Sometimes all you want is an old favourite so here you go! You can also mix this up with different nuts or different types of chips. I’d avoid mint though…
You will need!
Ingredients
- 1/2 teaspoon plus 2 cups butter, divided
- 2 cups sugar
- 1 cup slivered almonds
- 1 cup milk chocolate chips
- 1 cup chopped walnuts
- 1/2 cup semisweet chocolate chips
- 1/2 cup white baking chips
- 1-1/2 teaspoons shortening
Equipment needed
- Measuring cups
- Measuring spoons
- Bowls
- 15x10x1-in. Pan
- Heave Sauce pan
- Double boiler or Microwave
- Spatula
- Candy Thermometer
Instructions
- Butter a 15x10x1-in. pan with 1/2 teaspoon butter. In a heavy saucepan over medium-low heat, bring sugar and remaining butter to a boil, stirring constantly.

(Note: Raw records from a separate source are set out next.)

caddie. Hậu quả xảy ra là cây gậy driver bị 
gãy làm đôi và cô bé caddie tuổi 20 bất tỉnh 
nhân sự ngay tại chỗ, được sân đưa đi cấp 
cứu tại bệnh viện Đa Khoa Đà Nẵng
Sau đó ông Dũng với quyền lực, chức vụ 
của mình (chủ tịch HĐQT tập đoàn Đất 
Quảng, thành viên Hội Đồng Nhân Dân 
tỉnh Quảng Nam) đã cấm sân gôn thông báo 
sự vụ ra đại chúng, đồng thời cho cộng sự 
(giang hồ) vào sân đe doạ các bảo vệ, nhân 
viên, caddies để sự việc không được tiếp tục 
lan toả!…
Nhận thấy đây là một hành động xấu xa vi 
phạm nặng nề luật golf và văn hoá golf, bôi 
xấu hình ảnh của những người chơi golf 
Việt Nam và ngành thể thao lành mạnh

Cover and cook for 2-3 minutes.
- Uncover; add almonds. Cook and stir with a clean spoon until a candy thermometer reads 300° (hard-crack stage) and mixture is golden brown.
- Pour into the prepared pan (do not scrape the sides of the saucepan). Surface will be buttery. Cool for 1-2 minutes. Sprinkle it with milk chocolate chips. Let stand for 1-2 minutes; spread chocolate over the top. Sprinkle with walnuts; press down gently with the back of a spoon. Chill for 10 minutes.
- In a microwave or in a double broiler, melt semisweet chips; stir until smooth. Drizzle over walnuts. Refrigerate for 10 minutes. Melt vanilla chips and shortening; stir until smooth. Drizzle over walnuts. Cover and refrigerate for 1-2 hours. Break into pieces.